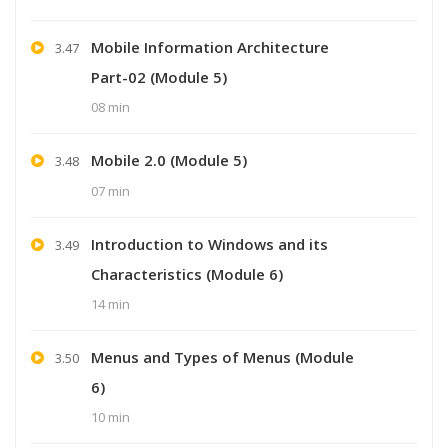
Mobile Information Architecture
3.47
Part-02 (Module 5)
08 min
Mobile 2.0 (Module 5)
3.48
07 min
Introduction to Windows and its
3.49
Characteristics (Module 6)
14 min
Menus and Types of Menus (Module
3.50
6)
10 min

────────

_WHAT IS NEEDED_
Among the entries, count the lines that hold "Module". Reply with the count only.

_ANSWER FOR THE TASK_
4